** Opening DATA FOR PROCESSING block **

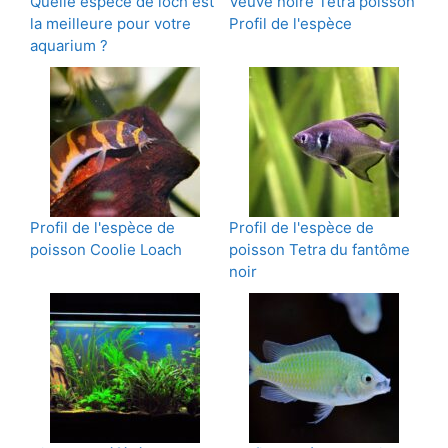
Quelle espèce de loch est
Veuve noire Tétra poisson
la meilleure pour votre
Profil de l'espèce
aquarium ?
Profil de l'espèce de
Profil de l'espèce de
poisson Coolie Loach
poisson Tetra du fantôme
noir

** Closing DATA FOR PROCESSING block **

**WORK REQUEST:** Starting at the line that contains "poisson Coolie Loach" and ending at the last line of the data, repeat each line exactly; include nothing else.

**TASK OUTPUT:**
poisson Coolie Loach
poisson Tetra du fantôme
noir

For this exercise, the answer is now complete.